If we improve these areas, we will improve sustainable living in the city.
I want to talk about three “Urban Laboratories”, pilot projects that took place in Ashdod, Holon and Jerusalem. Each of these laboratories dealt with different issues, within different municipalities and different populations. Their aim was to come up with recommendations.
The first Urban Laboratory took place in Holon, aiming to find ways of strengthening economic activity in the neighborhood; to generate mutual responsibility that will leave a bigger part of the residents’ funds in their neighborhood. It will assist in developing a more complex communal texture through strengthening the ties with the existing shopping center, replacing shopping in neighboring city malls. The director of the local community center cooperated with us, which proves the need of intermediary factors for public gain. Our staff suggested a few factors that will improve the connection between the community center and the shopping center.
The second Urban Laboratory also took place in Holon focusing on cooperation. Cooperative economy is an efficient way to decrease consumption, to connect different factors, and it can help in decreasing the cost of living. For instance car-pooling to a dance center to which parents from all over Holon drive their children, or sharing baby products. The obstacles were obvious, first and for most – lack of trust. The parents do not trust other parents to drive their children. Regarding baby products, parents want the best and the newest for their children. Lending and passing on of clothing and objects was perceived as a less good option. Status, self-esteem and trust issues arise in all aspects of sustainable community activities.
- It is important to enable face to face encounters between the members of the forming cooperative community in order to create trust.
- It is important to create exclusivity for members joining the cooperative community in order to encourage them to overcome stigmas and change their perception of status.
- There is a wide variety of technologic solutions which might erode the mental barriers identified.
The third Urban Laboratory was a focus group of women from East Jerusalem. We wanted to learn their positions vis-à-vis issues of sustainability; how their culture affects it, what they want to change and how to generate change. The conclusions were that women have the most influence on consumption at home and they link economic cooperation with lower economic status, i.e. cooperation is viewed as a practice of people from lower socio-economic status and not necessarily related to the environment. There were some hesitation towards coming to the meeting but there was interest and this group also expressed desire for improved quality of life. The technologic issue is already there, they are aware of the use of smartphones as a solution to problems of accessibility, and this can be used towards changing their way of life towards a more sustainable one.

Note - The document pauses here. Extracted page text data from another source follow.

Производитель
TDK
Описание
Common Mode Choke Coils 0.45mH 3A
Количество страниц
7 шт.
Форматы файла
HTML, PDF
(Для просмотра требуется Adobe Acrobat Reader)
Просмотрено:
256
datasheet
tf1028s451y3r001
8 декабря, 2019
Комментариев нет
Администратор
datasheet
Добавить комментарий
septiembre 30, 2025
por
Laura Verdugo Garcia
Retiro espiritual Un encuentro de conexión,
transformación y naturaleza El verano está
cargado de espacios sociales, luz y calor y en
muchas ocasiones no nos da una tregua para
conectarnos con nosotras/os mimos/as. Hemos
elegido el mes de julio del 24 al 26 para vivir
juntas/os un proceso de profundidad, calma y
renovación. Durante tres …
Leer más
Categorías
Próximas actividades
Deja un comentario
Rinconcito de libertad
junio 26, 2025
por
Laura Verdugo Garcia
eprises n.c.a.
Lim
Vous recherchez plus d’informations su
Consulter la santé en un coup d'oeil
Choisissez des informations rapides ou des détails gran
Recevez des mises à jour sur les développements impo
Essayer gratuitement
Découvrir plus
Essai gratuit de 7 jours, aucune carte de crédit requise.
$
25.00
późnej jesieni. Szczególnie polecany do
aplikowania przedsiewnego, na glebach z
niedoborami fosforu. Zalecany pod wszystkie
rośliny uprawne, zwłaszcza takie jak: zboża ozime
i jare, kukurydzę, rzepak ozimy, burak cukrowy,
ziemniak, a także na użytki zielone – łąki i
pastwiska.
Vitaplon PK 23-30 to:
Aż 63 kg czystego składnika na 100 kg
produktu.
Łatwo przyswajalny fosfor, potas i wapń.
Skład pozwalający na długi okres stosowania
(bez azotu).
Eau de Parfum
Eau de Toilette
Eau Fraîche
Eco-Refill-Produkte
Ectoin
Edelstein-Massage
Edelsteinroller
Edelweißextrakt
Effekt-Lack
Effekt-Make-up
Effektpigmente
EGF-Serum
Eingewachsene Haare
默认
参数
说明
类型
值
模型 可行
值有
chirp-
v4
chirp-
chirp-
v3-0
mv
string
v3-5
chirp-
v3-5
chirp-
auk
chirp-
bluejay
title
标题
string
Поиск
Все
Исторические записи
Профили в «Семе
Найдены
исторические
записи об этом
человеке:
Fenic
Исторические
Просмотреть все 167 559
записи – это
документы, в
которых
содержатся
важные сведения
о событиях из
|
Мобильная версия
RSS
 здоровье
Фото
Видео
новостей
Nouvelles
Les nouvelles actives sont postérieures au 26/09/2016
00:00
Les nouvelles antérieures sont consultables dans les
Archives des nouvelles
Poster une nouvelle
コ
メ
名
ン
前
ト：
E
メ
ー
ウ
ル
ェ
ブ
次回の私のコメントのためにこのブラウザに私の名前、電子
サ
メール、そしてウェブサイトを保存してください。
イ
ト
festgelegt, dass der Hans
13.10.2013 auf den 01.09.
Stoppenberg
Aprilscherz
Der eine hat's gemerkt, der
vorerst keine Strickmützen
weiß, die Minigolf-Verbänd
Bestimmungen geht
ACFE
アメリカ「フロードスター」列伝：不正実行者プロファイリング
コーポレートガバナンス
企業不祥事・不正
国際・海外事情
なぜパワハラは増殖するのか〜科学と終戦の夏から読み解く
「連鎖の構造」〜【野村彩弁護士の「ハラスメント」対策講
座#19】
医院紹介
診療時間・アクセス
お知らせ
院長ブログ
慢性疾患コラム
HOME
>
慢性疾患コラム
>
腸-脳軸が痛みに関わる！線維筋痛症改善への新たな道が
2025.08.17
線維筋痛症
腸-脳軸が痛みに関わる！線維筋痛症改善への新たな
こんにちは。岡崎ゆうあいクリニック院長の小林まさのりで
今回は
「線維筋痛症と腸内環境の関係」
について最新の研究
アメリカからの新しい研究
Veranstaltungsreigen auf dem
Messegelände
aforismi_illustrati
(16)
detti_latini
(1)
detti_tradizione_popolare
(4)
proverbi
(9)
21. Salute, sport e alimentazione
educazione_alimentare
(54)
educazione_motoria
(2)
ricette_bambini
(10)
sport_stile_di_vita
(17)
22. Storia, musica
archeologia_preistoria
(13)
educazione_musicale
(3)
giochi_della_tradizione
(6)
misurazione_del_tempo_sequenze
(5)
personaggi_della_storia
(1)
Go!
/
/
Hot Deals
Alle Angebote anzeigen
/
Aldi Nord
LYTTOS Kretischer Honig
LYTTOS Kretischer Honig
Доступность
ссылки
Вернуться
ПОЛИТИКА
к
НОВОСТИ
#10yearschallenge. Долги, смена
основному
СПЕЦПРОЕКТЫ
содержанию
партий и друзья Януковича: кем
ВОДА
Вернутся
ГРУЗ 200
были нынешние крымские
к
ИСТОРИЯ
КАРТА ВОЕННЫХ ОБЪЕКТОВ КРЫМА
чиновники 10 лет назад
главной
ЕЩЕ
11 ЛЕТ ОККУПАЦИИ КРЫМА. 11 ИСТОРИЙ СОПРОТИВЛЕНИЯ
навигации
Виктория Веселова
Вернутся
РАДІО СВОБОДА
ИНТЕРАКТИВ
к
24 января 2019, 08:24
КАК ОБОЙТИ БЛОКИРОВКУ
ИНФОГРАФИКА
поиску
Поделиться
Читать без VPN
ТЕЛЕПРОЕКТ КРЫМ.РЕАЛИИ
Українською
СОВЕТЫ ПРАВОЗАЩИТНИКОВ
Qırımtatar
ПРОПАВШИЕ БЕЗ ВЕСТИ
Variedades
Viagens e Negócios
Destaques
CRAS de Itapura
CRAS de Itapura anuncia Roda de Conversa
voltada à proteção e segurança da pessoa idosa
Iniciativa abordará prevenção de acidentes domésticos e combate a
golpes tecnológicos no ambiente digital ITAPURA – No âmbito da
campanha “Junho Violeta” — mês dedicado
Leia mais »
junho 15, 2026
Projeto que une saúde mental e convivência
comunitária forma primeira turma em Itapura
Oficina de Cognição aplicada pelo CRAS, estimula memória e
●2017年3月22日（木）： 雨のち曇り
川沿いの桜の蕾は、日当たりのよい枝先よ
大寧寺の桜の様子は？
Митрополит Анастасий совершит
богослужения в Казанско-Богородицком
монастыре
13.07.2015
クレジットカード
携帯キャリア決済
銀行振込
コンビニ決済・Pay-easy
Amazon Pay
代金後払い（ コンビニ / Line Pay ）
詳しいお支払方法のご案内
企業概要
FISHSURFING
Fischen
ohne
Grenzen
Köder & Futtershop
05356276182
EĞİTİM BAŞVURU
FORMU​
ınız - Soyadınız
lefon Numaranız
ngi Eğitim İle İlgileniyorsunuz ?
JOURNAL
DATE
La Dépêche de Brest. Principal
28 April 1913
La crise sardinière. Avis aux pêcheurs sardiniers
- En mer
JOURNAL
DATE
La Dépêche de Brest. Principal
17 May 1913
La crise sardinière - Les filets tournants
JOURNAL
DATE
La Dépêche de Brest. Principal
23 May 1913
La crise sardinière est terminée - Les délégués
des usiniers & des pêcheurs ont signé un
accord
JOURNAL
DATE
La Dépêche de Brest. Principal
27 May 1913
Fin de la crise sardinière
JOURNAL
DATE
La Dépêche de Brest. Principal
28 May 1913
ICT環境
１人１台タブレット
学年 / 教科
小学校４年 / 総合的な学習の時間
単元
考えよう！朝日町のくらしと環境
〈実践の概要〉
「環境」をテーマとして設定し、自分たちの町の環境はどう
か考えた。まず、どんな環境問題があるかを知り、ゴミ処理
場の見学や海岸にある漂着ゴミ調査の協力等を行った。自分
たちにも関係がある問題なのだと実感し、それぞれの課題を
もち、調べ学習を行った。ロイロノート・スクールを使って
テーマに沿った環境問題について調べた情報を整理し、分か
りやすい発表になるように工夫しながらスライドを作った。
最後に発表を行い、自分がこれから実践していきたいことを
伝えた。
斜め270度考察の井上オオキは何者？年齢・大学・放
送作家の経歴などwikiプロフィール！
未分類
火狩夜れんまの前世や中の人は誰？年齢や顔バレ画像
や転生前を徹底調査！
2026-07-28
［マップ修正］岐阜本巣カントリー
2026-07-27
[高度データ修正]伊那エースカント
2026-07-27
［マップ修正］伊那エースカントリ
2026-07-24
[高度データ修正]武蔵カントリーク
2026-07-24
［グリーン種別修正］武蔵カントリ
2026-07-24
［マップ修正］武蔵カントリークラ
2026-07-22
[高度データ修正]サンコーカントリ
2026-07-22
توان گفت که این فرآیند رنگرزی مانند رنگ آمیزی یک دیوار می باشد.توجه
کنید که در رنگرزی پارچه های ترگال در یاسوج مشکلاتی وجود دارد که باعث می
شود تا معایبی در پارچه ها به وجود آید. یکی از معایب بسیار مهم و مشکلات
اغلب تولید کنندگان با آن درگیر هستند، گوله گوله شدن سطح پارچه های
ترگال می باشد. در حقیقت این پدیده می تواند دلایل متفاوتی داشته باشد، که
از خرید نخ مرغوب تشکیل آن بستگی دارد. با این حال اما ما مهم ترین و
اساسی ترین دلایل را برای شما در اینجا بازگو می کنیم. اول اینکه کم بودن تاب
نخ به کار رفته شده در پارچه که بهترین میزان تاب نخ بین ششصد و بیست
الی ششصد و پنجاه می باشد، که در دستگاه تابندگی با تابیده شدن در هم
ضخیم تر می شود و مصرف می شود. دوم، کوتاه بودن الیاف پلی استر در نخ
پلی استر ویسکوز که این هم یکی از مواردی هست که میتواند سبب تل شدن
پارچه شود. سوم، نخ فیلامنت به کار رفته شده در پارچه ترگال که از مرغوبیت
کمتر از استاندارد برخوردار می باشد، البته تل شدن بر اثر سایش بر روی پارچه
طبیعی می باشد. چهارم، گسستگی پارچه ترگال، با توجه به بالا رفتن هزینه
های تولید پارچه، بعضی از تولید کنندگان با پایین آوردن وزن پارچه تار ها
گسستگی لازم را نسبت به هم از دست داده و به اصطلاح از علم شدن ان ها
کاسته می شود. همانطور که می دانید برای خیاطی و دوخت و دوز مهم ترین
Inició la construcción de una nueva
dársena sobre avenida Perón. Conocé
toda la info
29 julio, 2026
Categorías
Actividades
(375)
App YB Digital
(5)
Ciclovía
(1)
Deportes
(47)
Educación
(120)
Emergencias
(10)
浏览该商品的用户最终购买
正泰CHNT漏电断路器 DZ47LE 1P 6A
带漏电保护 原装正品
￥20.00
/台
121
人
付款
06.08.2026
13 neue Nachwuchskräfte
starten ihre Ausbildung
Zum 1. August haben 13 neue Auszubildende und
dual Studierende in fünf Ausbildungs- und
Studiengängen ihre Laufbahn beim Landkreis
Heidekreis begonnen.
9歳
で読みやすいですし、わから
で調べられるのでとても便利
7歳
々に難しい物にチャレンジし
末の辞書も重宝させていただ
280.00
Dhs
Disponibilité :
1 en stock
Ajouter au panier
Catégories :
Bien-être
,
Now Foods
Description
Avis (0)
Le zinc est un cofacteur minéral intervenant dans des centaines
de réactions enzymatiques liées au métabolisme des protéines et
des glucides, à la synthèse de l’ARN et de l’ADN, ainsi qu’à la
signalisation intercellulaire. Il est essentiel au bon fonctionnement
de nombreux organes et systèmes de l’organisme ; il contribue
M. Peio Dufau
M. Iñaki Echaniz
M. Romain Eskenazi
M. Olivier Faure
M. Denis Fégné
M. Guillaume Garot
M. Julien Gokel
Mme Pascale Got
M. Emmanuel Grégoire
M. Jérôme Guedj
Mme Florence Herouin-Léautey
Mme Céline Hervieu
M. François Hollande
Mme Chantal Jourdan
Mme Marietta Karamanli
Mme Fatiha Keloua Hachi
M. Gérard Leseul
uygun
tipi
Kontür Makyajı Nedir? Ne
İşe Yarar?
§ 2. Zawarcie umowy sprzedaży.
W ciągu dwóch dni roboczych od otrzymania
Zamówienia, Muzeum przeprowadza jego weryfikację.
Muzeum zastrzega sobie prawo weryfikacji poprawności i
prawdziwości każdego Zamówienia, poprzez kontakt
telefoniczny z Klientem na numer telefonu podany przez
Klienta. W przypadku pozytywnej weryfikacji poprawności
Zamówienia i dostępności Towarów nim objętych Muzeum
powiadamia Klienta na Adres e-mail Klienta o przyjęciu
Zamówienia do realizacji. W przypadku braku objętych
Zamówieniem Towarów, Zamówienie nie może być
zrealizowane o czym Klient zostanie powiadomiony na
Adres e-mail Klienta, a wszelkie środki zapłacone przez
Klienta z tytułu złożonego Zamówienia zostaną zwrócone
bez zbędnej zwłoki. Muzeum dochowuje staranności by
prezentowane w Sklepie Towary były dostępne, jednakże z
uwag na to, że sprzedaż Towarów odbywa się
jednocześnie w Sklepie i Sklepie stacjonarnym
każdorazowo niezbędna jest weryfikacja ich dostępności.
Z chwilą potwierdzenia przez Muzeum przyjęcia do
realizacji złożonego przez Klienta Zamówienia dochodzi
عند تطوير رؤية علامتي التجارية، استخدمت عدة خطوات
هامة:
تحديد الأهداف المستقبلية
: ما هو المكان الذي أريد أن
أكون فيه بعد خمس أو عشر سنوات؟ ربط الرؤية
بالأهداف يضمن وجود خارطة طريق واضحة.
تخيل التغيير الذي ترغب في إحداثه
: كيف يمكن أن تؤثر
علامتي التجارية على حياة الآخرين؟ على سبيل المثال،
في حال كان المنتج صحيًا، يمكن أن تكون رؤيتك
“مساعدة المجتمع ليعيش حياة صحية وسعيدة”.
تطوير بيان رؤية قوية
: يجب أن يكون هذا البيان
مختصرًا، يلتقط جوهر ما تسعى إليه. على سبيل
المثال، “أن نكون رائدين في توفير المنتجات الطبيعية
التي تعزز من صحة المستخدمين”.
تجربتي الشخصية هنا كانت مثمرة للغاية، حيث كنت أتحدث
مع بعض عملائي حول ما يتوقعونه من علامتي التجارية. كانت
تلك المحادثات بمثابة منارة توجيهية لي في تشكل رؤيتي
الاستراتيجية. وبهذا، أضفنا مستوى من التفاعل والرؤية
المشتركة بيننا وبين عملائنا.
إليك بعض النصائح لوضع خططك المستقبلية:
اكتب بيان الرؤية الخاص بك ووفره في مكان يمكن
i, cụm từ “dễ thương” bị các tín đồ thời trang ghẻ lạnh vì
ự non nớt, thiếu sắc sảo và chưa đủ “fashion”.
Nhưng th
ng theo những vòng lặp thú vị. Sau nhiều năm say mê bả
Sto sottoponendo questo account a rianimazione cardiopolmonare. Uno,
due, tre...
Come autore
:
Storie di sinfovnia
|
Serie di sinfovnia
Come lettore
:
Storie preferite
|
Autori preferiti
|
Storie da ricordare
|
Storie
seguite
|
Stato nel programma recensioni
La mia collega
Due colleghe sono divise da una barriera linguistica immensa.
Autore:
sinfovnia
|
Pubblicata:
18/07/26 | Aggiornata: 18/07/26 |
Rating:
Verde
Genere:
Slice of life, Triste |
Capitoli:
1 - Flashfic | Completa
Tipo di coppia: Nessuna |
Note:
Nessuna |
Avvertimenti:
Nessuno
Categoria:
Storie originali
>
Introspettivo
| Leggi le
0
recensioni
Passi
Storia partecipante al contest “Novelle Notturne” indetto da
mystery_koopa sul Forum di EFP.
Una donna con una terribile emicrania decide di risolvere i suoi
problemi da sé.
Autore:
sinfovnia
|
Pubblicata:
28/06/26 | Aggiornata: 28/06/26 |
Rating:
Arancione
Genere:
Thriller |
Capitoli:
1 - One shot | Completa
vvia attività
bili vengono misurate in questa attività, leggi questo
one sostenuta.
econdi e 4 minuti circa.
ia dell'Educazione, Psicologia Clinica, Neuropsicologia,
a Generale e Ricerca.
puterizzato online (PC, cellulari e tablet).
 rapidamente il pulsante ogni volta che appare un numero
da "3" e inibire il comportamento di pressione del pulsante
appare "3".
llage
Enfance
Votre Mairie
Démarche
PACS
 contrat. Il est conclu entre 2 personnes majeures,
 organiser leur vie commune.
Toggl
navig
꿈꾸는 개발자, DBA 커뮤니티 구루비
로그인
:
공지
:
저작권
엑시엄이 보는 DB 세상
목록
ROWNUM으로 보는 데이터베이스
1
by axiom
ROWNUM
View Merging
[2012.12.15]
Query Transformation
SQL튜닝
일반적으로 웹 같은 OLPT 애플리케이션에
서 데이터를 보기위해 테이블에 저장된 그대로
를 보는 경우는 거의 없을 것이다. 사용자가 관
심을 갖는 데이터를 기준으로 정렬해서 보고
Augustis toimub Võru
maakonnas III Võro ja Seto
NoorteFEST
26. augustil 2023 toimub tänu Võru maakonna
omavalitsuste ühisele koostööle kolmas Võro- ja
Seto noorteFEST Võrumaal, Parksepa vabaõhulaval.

Conclusions on behavioral changes in a mixed city:
- The insights from different areas are similar. People are interested in improving their quality of life, and if they feel the suggested solutions will improve it, changes will be possible, when the common denominator is daily life.
- There is a need to remove barriers like the linkage between cooperation and poverty and consumption with status. There is a need to overcome distrust.
- The social networks might provide platforms for cooperation to promote sustainability.
- The change needs to be shared by everyone. It is an additional way of making the world a better place.
Prof. Joseph Shilhav
I would like to talk about a study examining whether there is substantial difference between environmental protection in Ultra-Orthodox areas and other areas in Israel of a similar socio-economic status. There are three layers to the study:
- The theoretical tier – Does ultra-Orthodox society take a principled stand on environmental protection?
- The empirical tier – What is the environmental situation in ultra-Orthodox areas compared with other areas of a similar socio-economic status?
- The mission tier – Assuming there is a difference, the mission is to find methods to increase environmental awareness in ultra-Orthodox society.
On a theoretical level we find two phenomena. On one hand, there are Jewish texts about creation, relations between man and nature, but on the other hand, Jews retreat from thinking about the natural world. The reasons are 1) with no land Jews are not interested in environmental aesthetics in a territory that is not theirs. 2) The Jew is immersed in the Halacha (The Jewish Law), in studying and does not deal with territory and nature. 3) The Jewish population was concentrated mainly in the cities, which tend to distance men from nature. 4) Conservatism – environmental protection is perceived as progressive and left wing.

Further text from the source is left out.